Current identifiers, their challenges, and industry solutions
A new standard setting future direction on train service and path identifiers
IT systems and staff have multiple ways of identifying a train service or path. Some systems create bespoke identifiers, with varying degrees of uniqueness. This has led to an increasing number of different identifiers being used to refer to the same timetabled service.
Issues can arise during communications, through either transfer or receipt of data because it may not be apparent which train service or path is being referred to. Additional work, manual intervention, or the use of other information may be required to establish the correct service. Sometimes this might not even be possible. In some cases, systems record over a dozen identifiers for a single train service.
This new standard stops systems needing to create their own identifiers, and it can harmonise data across operational systems and simplify system-to-system communications.

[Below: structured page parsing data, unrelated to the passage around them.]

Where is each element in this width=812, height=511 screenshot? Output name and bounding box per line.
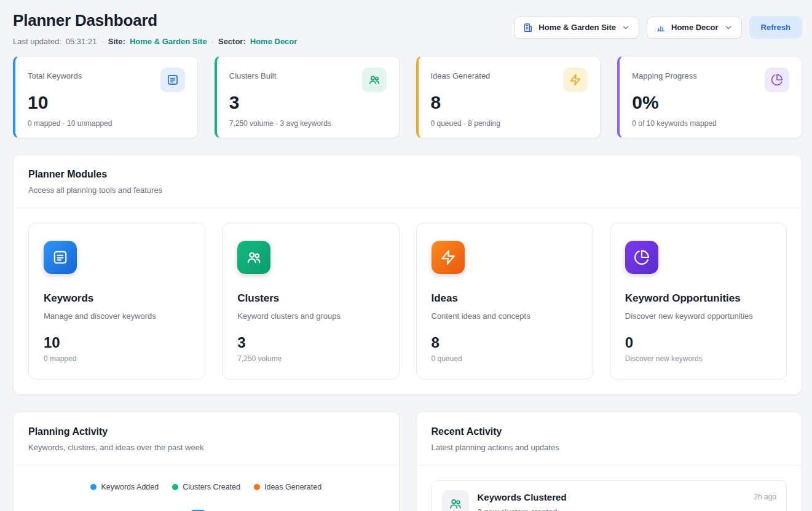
stat-label: Mapping Progress	[632, 68, 697, 80]
module-card-keyword-opportunities[interactable]: Keyword Opportunities Discover new keywo…	[610, 223, 787, 380]
refresh-button[interactable]: Refresh	[749, 16, 802, 39]
page-title: Planner Dashboard	[13, 11, 297, 30]
separator: ·	[211, 37, 214, 46]
module-description: Content ideas and concepts	[432, 311, 578, 321]
module-value: 8	[432, 334, 578, 351]
stat-card-ideas-generated: Ideas Generated 8 0 queued · 8 pending	[416, 56, 601, 138]
module-description: Keyword clusters and groups	[237, 311, 384, 321]
page-header: Planner Dashboard Last updated: 05:31:21…	[13, 11, 802, 46]
planner-dashboard-page: Planner Dashboard Last updated: 05:31:21…	[0, 0, 812, 511]
module-detail: 7,250 volume	[237, 354, 384, 363]
chart-legend: Keywords Added Clusters Created Ideas Ge…	[14, 466, 399, 491]
planning-activity-panel: Planning Activity Keywords, clusters, an…	[13, 412, 400, 511]
planner-modules-panel: Planner Modules Access all planning tool…	[13, 154, 802, 395]
site-selector-dropdown[interactable]: Home & Garden Site	[514, 17, 639, 39]
stat-detail: 0 mapped · 10 unmapped	[28, 119, 185, 128]
modules-grid: Keywords Manage and discover keywords 10…	[14, 208, 802, 394]
site-icon	[523, 23, 533, 33]
legend-dot-orange	[254, 484, 260, 490]
stat-value: 0%	[632, 92, 789, 112]
stat-value: 8	[431, 92, 588, 112]
header-meta: Last updated: 05:31:21 · Site: Home & Ga…	[13, 37, 297, 46]
module-title: Keyword Opportunities	[625, 292, 771, 305]
stat-value: 10	[28, 92, 185, 112]
legend-label: Clusters Created	[183, 483, 240, 491]
activity-timestamp: 2h ago	[754, 490, 776, 501]
activity-chart: 25 25 24	[14, 502, 399, 511]
module-value: 3	[237, 334, 384, 351]
site-label: Site:	[108, 37, 125, 46]
panel-title: Planner Modules	[28, 169, 787, 180]
bolt-icon	[563, 68, 588, 92]
pie-chart-icon	[625, 241, 658, 274]
bolt-icon	[432, 241, 465, 274]
stat-card-mapping-progress: Mapping Progress 0% 0 of 10 keywords map…	[617, 56, 802, 138]
separator: ·	[101, 37, 103, 46]
stat-label: Ideas Generated	[431, 68, 491, 80]
activity-description: 3 new clusters created	[478, 507, 567, 511]
stat-value: 3	[229, 92, 387, 112]
stat-detail: 7,250 volume · 3 avg keywords	[229, 119, 387, 128]
module-title: Ideas	[432, 292, 578, 305]
chevron-down-icon	[621, 23, 630, 32]
module-card-keywords[interactable]: Keywords Manage and discover keywords 10…	[28, 223, 205, 380]
site-selector-value: Home & Garden Site	[538, 23, 616, 32]
module-detail: 0 mapped	[44, 354, 190, 363]
panel-title: Planning Activity	[28, 426, 384, 437]
module-value: 0	[625, 334, 771, 351]
users-icon	[362, 68, 387, 92]
module-description: Manage and discover keywords	[44, 311, 190, 321]
last-updated-value: 05:31:21	[66, 37, 97, 46]
panel-subtitle: Latest planning actions and updates	[432, 443, 787, 452]
module-value: 10	[44, 334, 190, 351]
sector-label: Sector:	[218, 37, 246, 46]
legend-dot-blue	[90, 484, 97, 490]
users-icon	[237, 241, 270, 274]
activity-list-item: Keywords Clustered 3 new clusters create…	[432, 480, 787, 511]
stat-detail: 0 of 10 keywords mapped	[632, 119, 789, 128]
legend-item-clusters-created: Clusters Created	[172, 483, 240, 491]
recent-activity-panel: Recent Activity Latest planning actions …	[416, 412, 803, 511]
stat-card-total-keywords: Total Keywords 10 0 mapped · 10 unmapped	[13, 56, 198, 138]
header-controls: Home & Garden Site Home Decor Refresh	[514, 16, 802, 39]
pie-chart-icon	[765, 68, 789, 92]
bottom-row: Planning Activity Keywords, clusters, an…	[13, 412, 802, 511]
last-updated-label: Last updated:	[13, 37, 61, 46]
activity-text: Keywords Clustered 3 new clusters create…	[478, 490, 567, 511]
legend-item-ideas-generated: Ideas Generated	[254, 483, 321, 491]
panel-subtitle: Keywords, clusters, and ideas over the p…	[28, 443, 384, 452]
sector-selector-value: Home Decor	[671, 23, 719, 32]
legend-dot-green	[172, 484, 178, 490]
legend-label: Keywords Added	[101, 483, 159, 491]
stat-card-clusters-built: Clusters Built 3 7,250 volume · 3 avg ke…	[215, 56, 400, 138]
stat-label: Total Keywords	[28, 68, 82, 80]
module-title: Keywords	[44, 292, 190, 305]
site-link[interactable]: Home & Garden Site	[130, 37, 207, 46]
stat-detail: 0 queued · 8 pending	[431, 119, 588, 128]
list-icon	[44, 241, 77, 274]
legend-label: Ideas Generated	[264, 483, 321, 491]
module-detail: 0 queued	[432, 354, 578, 363]
module-title: Clusters	[237, 292, 384, 305]
users-icon	[442, 490, 469, 511]
stats-row: Total Keywords 10 0 mapped · 10 unmapped…	[13, 56, 802, 138]
sector-selector-dropdown[interactable]: Home Decor	[647, 17, 742, 39]
module-detail: Discover new keywords	[625, 354, 771, 363]
legend-item-keywords-added: Keywords Added	[90, 483, 159, 491]
module-description: Discover new keyword opportunities	[625, 311, 771, 321]
stat-label: Clusters Built	[229, 68, 277, 80]
header-left: Planner Dashboard Last updated: 05:31:21…	[13, 11, 297, 46]
bar-chart-icon	[656, 23, 666, 33]
panel-title: Recent Activity	[432, 426, 787, 437]
module-card-clusters[interactable]: Clusters Keyword clusters and groups 3 7…	[222, 223, 399, 380]
sector-link[interactable]: Home Decor	[250, 37, 298, 46]
activity-title: Keywords Clustered	[478, 490, 567, 502]
panel-subtitle: Access all planning tools and features	[28, 185, 787, 195]
chevron-down-icon	[724, 23, 733, 32]
module-card-ideas[interactable]: Ideas Content ideas and concepts 8 0 que…	[416, 223, 593, 380]
divider	[417, 465, 802, 466]
list-icon	[160, 68, 185, 92]
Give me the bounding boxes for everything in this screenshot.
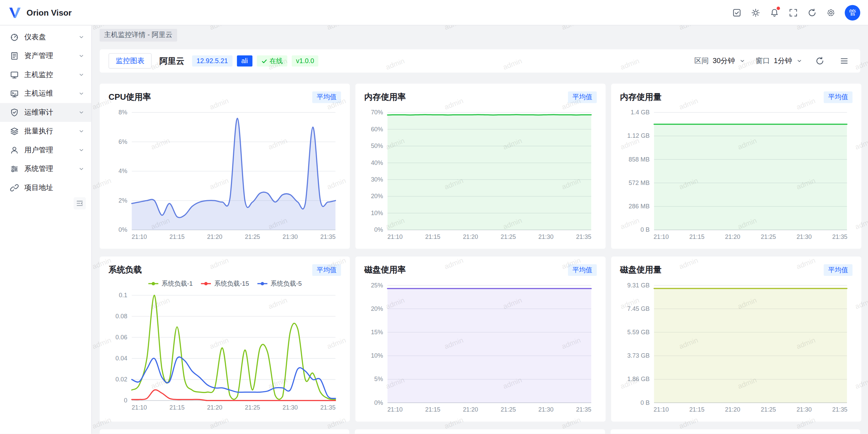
notification-badge bbox=[777, 6, 780, 10]
average-value-tag[interactable]: 平均值 bbox=[824, 264, 852, 276]
svg-text:21:20: 21:20 bbox=[207, 233, 222, 240]
sidebar-item-assets[interactable]: 资产管理 bbox=[0, 46, 91, 65]
svg-text:21:30: 21:30 bbox=[282, 233, 298, 240]
host-monitor-icon bbox=[10, 70, 19, 79]
svg-text:21:20: 21:20 bbox=[463, 406, 478, 413]
app-root: Orion Visor 管 仪表盘资产管理主机监控主机运维运维审计批量执行用户管… bbox=[0, 0, 868, 434]
chart-card-2: 内存使用率平均值0%10%20%30%40%50%60%70%21:1021:1… bbox=[355, 84, 606, 249]
average-value-tag[interactable]: 平均值 bbox=[824, 91, 852, 103]
legend-marker-icon bbox=[257, 281, 268, 286]
sidebar-item-host-monitor[interactable]: 主机监控 bbox=[0, 65, 91, 84]
legend-marker-icon bbox=[148, 281, 159, 286]
chart-controls: 区间 30分钟 窗口 1分钟 bbox=[694, 54, 851, 68]
svg-text:5.59 GB: 5.59 GB bbox=[627, 329, 650, 336]
legend-item[interactable]: 系统负载-1 bbox=[148, 280, 193, 288]
svg-text:1.86 GB: 1.86 GB bbox=[627, 376, 650, 382]
svg-text:21:10: 21:10 bbox=[388, 406, 403, 413]
bell-icon[interactable] bbox=[765, 4, 784, 21]
charts-grid: CPU使用率平均值0%2%4%6%8%21:1021:1521:2021:252… bbox=[100, 84, 860, 422]
tab-monitor-charts[interactable]: 监控图表 bbox=[108, 53, 152, 69]
chart-card-6: 磁盘使用量平均值0 B1.86 GB3.73 GB5.59 GB7.45 GB9… bbox=[611, 257, 861, 422]
sidebar-item-link[interactable]: 项目地址 bbox=[0, 178, 91, 197]
check-square-icon[interactable] bbox=[727, 4, 746, 21]
average-value-tag[interactable]: 平均值 bbox=[568, 91, 597, 103]
dashboard-icon bbox=[10, 33, 19, 41]
sun-icon[interactable] bbox=[746, 4, 765, 21]
batch-icon bbox=[10, 127, 19, 136]
svg-text:1.12 GB: 1.12 GB bbox=[627, 132, 650, 139]
interval-label: 区间 bbox=[694, 56, 709, 66]
tag-text: v1.0.0 bbox=[296, 57, 314, 65]
average-value-tag[interactable]: 平均值 bbox=[568, 264, 597, 276]
app-title: Orion Visor bbox=[26, 8, 72, 17]
chevron-down-icon bbox=[78, 128, 85, 135]
chevron-down-icon bbox=[78, 166, 85, 172]
svg-text:20%: 20% bbox=[371, 193, 383, 200]
sidebar-item-label: 主机运维 bbox=[24, 89, 53, 98]
fullscreen-icon[interactable] bbox=[784, 4, 803, 21]
svg-text:0 B: 0 B bbox=[640, 399, 650, 406]
svg-text:3.73 GB: 3.73 GB bbox=[627, 352, 650, 359]
svg-text:7.45 GB: 7.45 GB bbox=[627, 305, 650, 312]
svg-text:50%: 50% bbox=[371, 143, 383, 149]
tag-text: 12.92.5.21 bbox=[197, 57, 228, 65]
chart-card-5: 磁盘使用率平均值0%5%10%15%20%25%21:1021:1521:202… bbox=[355, 257, 606, 422]
sidebar-item-audit[interactable]: 运维审计 bbox=[0, 103, 91, 122]
legend-label: 系统负载-1 bbox=[162, 280, 193, 288]
svg-text:21:35: 21:35 bbox=[832, 406, 847, 413]
svg-text:21:35: 21:35 bbox=[320, 233, 336, 240]
chart-card-4: 系统负载平均值系统负载-1系统负载-15系统负载-500.020.040.060… bbox=[100, 257, 350, 422]
svg-text:0.04: 0.04 bbox=[116, 355, 127, 362]
chevron-down-icon bbox=[78, 34, 85, 41]
sidebar-item-label: 项目地址 bbox=[24, 183, 53, 193]
sidebar-item-label: 用户管理 bbox=[24, 145, 53, 155]
svg-text:21:20: 21:20 bbox=[207, 404, 222, 411]
sidebar-item-batch[interactable]: 批量执行 bbox=[0, 122, 91, 141]
breadcrumb[interactable]: 主机监控详情 - 阿里云 bbox=[100, 29, 177, 42]
legend-label: 系统负载-5 bbox=[271, 280, 302, 288]
user-avatar[interactable]: 管 bbox=[845, 5, 860, 20]
sidebar-item-users[interactable]: 用户管理 bbox=[0, 141, 91, 160]
svg-text:21:35: 21:35 bbox=[576, 233, 591, 240]
svg-text:20%: 20% bbox=[371, 305, 383, 312]
main-content: 主机监控详情 - 阿里云 监控图表 阿里云 12.92.5.21ali在线v1.… bbox=[92, 25, 868, 434]
svg-text:0%: 0% bbox=[374, 226, 383, 233]
host-name: 阿里云 bbox=[159, 56, 184, 66]
host-status-tag: 在线 bbox=[257, 55, 287, 67]
sidebar-item-host-ops[interactable]: 主机运维 bbox=[0, 84, 91, 103]
chart-title: 系统负载 bbox=[108, 265, 142, 275]
chevron-down-icon bbox=[78, 147, 85, 154]
average-value-tag[interactable]: 平均值 bbox=[312, 264, 341, 276]
svg-text:21:15: 21:15 bbox=[170, 233, 185, 240]
svg-text:21:10: 21:10 bbox=[388, 233, 403, 240]
chart-list-button[interactable] bbox=[837, 54, 851, 68]
app-logo[interactable]: Orion Visor bbox=[8, 5, 72, 20]
sidebar-item-system[interactable]: 系统管理 bbox=[0, 159, 91, 178]
svg-text:0: 0 bbox=[124, 397, 127, 404]
legend-item[interactable]: 系统负载-15 bbox=[200, 280, 249, 288]
svg-text:21:30: 21:30 bbox=[282, 404, 298, 411]
chart-title: 磁盘使用量 bbox=[620, 265, 662, 275]
sidebar-item-dashboard[interactable]: 仪表盘 bbox=[0, 28, 91, 47]
chart-canvas: 0%2%4%6%8%21:1021:1521:2021:2521:3021:35 bbox=[108, 106, 341, 244]
window-select[interactable]: 窗口 1分钟 bbox=[755, 56, 803, 66]
svg-text:21:10: 21:10 bbox=[132, 404, 147, 411]
svg-text:25%: 25% bbox=[371, 282, 383, 289]
svg-text:70%: 70% bbox=[371, 109, 383, 116]
legend-label: 系统负载-15 bbox=[214, 280, 249, 288]
gear-icon[interactable] bbox=[822, 4, 841, 21]
sidebar-collapse-button[interactable] bbox=[74, 197, 86, 209]
chart-canvas: 0 B286 MB572 MB858 MB1.12 GB1.4 GB21:102… bbox=[620, 106, 853, 244]
legend-item[interactable]: 系统负载-5 bbox=[257, 280, 302, 288]
refresh-icon[interactable] bbox=[803, 4, 822, 21]
interval-select[interactable]: 区间 30分钟 bbox=[694, 56, 746, 66]
svg-text:572 MB: 572 MB bbox=[629, 180, 650, 186]
average-value-tag[interactable]: 平均值 bbox=[312, 91, 341, 103]
chart-title: CPU使用率 bbox=[108, 92, 151, 102]
svg-text:21:35: 21:35 bbox=[832, 233, 847, 240]
refresh-charts-button[interactable] bbox=[813, 54, 827, 68]
svg-text:8%: 8% bbox=[119, 109, 127, 116]
svg-text:0.02: 0.02 bbox=[116, 376, 127, 383]
sidebar: 仪表盘资产管理主机监控主机运维运维审计批量执行用户管理系统管理项目地址 bbox=[0, 25, 92, 434]
svg-text:21:15: 21:15 bbox=[689, 233, 705, 240]
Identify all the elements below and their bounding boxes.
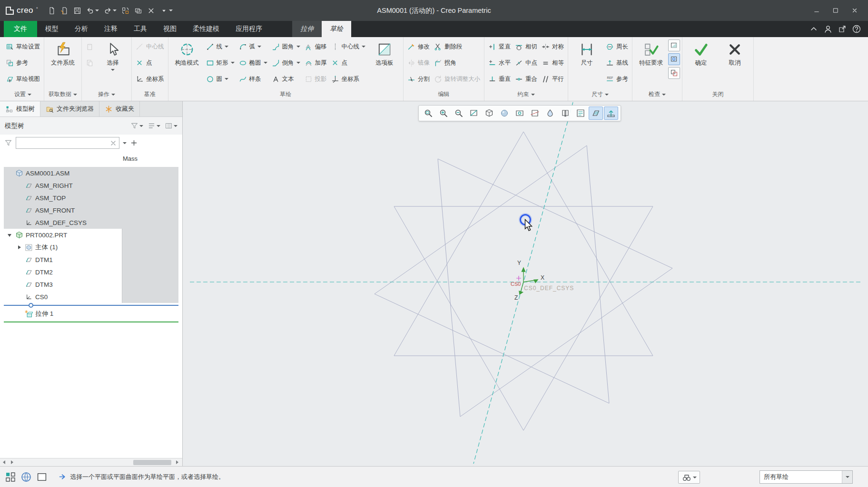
mirror-button[interactable]: 镜像 xyxy=(405,55,432,71)
customize-quick-access-button[interactable] xyxy=(158,4,175,17)
ribbon-group-label[interactable]: 约束 xyxy=(486,88,566,101)
tab-9[interactable]: 拉伸 xyxy=(292,21,322,37)
expander-icon[interactable] xyxy=(7,232,13,238)
point2-button[interactable]: 点 xyxy=(329,55,368,71)
perpendicular-button[interactable]: 垂直 xyxy=(486,71,513,87)
list-settings-button[interactable] xyxy=(148,122,160,130)
scroll-right-end-button[interactable] xyxy=(173,458,181,466)
ribbon-group-label[interactable]: 设置 xyxy=(4,88,42,101)
clipboard-button[interactable] xyxy=(84,55,96,71)
save-button[interactable] xyxy=(71,4,83,17)
navigator-tab-favorites[interactable]: 收藏夹 xyxy=(99,101,140,117)
tree-item[interactable]: DTM3 xyxy=(4,278,178,291)
user-button[interactable] xyxy=(823,24,833,34)
tab-3[interactable]: 分析 xyxy=(67,21,96,37)
sketch-canvas[interactable] xyxy=(183,101,868,466)
sketch-display-button[interactable] xyxy=(589,107,603,120)
line-button[interactable]: 线 xyxy=(204,39,237,55)
tangent-button[interactable]: 相切 xyxy=(513,39,539,55)
navigator-tab-model-tree[interactable]: 模型树 xyxy=(0,101,40,117)
ellipse-button[interactable]: 椭圆 xyxy=(237,55,269,71)
tree-item[interactable]: PRT0002.PRT xyxy=(4,229,178,241)
inspect-highlight-toggle-button[interactable] xyxy=(668,53,680,65)
maximize-button[interactable] xyxy=(826,3,845,18)
expander-icon[interactable] xyxy=(16,244,22,251)
dropdown-caret-icon[interactable] xyxy=(362,46,365,48)
find-button[interactable] xyxy=(678,471,700,484)
web-browser-icon[interactable] xyxy=(20,471,32,483)
inspect-overlap-toggle-button[interactable] xyxy=(668,67,680,79)
navigator-toggle-icon[interactable] xyxy=(5,471,16,483)
tab-4[interactable]: 注释 xyxy=(96,21,126,37)
spline-button[interactable]: 样条 xyxy=(237,71,269,87)
delete-segment-button[interactable]: 删除段 xyxy=(432,39,482,55)
paste-button[interactable] xyxy=(84,39,96,55)
references-button[interactable]: 参考 xyxy=(4,55,42,71)
select-button[interactable]: 选择 xyxy=(96,39,129,71)
baseline-button[interactable]: 基线 xyxy=(604,55,630,71)
tree-item[interactable]: CS0 xyxy=(4,291,178,303)
redraw-button[interactable] xyxy=(467,107,481,120)
search-options-caret-icon[interactable] xyxy=(123,142,127,144)
sketch-view-button[interactable]: 草绘视图 xyxy=(4,71,42,87)
collapse-ribbon-button[interactable] xyxy=(809,24,819,34)
tree-item[interactable]: 拉伸 1 xyxy=(4,308,178,320)
point-button[interactable]: 点 xyxy=(134,55,166,71)
navigator-tab-folder-browser[interactable]: 文件夹浏览器 xyxy=(40,101,99,117)
graphics-area[interactable]: Y X Z CS0 CS0_DEF_CSYS xyxy=(183,101,868,466)
tab-8[interactable]: 应用程序 xyxy=(227,21,270,37)
symmetric-button[interactable]: 对称 xyxy=(540,39,566,55)
arc-button[interactable]: 弧 xyxy=(237,39,269,55)
section-button[interactable] xyxy=(528,107,542,120)
circle-button[interactable]: 圆 xyxy=(204,71,237,87)
zoom-out-button[interactable] xyxy=(452,107,466,120)
corner-button[interactable]: 拐角 xyxy=(432,55,482,71)
add-filter-icon[interactable] xyxy=(130,139,138,147)
tree-item[interactable]: ASM_TOP xyxy=(4,192,178,204)
vertical-button[interactable]: 竖直 xyxy=(486,39,513,55)
ribbon-group-label[interactable]: 获取数据 xyxy=(46,88,79,101)
tab-10[interactable]: 草绘 xyxy=(322,21,351,37)
csys-button[interactable]: 坐标系 xyxy=(134,71,166,87)
horizontal-button[interactable]: 水平 xyxy=(486,55,513,71)
scrollbar-thumb[interactable] xyxy=(133,460,171,465)
feature-req-button[interactable]: 特征要求 xyxy=(634,39,668,67)
tab-7[interactable]: 柔性建模 xyxy=(185,21,227,37)
tree-item[interactable]: ASM0001.ASM xyxy=(4,167,178,179)
chamfer-button[interactable]: 倒角 xyxy=(270,55,302,71)
columns-display-button[interactable] xyxy=(165,122,178,130)
fillet-button[interactable]: 圆角 xyxy=(270,39,302,55)
text-button[interactable]: 文本 xyxy=(270,71,302,87)
tree-item[interactable]: DTM2 xyxy=(4,266,178,278)
filter-settings-button[interactable] xyxy=(130,122,143,130)
construction-mode-button[interactable]: 构造模式 xyxy=(170,39,204,67)
dropdown-caret-icon[interactable] xyxy=(296,62,300,64)
dropdown-caret-icon[interactable] xyxy=(264,62,267,64)
ribbon-group-label[interactable]: 操作 xyxy=(84,88,129,101)
tab-6[interactable]: 视图 xyxy=(155,21,185,37)
sketch-setup-button[interactable]: 草绘设置 xyxy=(4,39,42,55)
rotate-resize-button[interactable]: 旋转调整大小 xyxy=(432,71,482,87)
dropdown-caret-icon[interactable] xyxy=(225,78,228,80)
centerline2-button[interactable]: 中心线 xyxy=(329,39,368,55)
regenerate-button[interactable] xyxy=(119,4,131,17)
tree-item[interactable]: DTM1 xyxy=(4,253,178,266)
sketch-filter-select[interactable]: 所有草绘 xyxy=(760,470,853,484)
inspect-shade-toggle-button[interactable] xyxy=(668,39,680,51)
tree-horizontal-scrollbar[interactable] xyxy=(0,458,182,466)
midpoint-button[interactable]: 中点 xyxy=(513,55,539,71)
help-button[interactable] xyxy=(852,24,861,34)
view-manager-button[interactable] xyxy=(573,107,588,120)
close-model-button[interactable] xyxy=(145,4,157,17)
scroll-right-button[interactable] xyxy=(8,458,16,466)
tree-item[interactable]: 主体 (1) xyxy=(4,241,178,253)
undo-button[interactable] xyxy=(84,4,101,17)
equal-button[interactable]: 相等 xyxy=(540,55,566,71)
offset-button[interactable]: 偏移 xyxy=(303,39,329,55)
dropdown-caret-icon[interactable] xyxy=(225,46,228,48)
windows-button[interactable] xyxy=(132,4,144,17)
panel-toggle-icon[interactable] xyxy=(36,471,48,483)
dropdown-caret-icon[interactable] xyxy=(296,46,300,48)
display-style-button[interactable] xyxy=(482,107,496,120)
rectangle-button[interactable]: 矩形 xyxy=(204,55,237,71)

It shows how the industry could uniquely identify train services and paths, using a framework set out in the telematics National Technical Specification Notices (NTSNs). There is no proposal to change any current identifiers.
This standard sets out:
- guidance on train service and path identifiers used today
- requirements and guidance on how train services and paths are identified in telematics messages
- challenges with existing train service and path identifiers
- opportunities to overcome these challenges in the future.
This standard increases the industry’s knowledge of existing train service and path identifiers, who owns them, and how they are used. It also details their limitations so that expectations are managed.
Guidance is provided on telematics messages and how data related to identifiers is structured. This enables the industry to move towards system and supplier-agnostic sharing of information between organisations involved in the planning, preparation, and live operation of train services.
This guidance sets out aspirations to resolve today’s challenges. It enables a direction to be set without making requirements that are beyond current industry capability. This is an opportunity to set a future direction—without which, the industry is unlikely to move forward.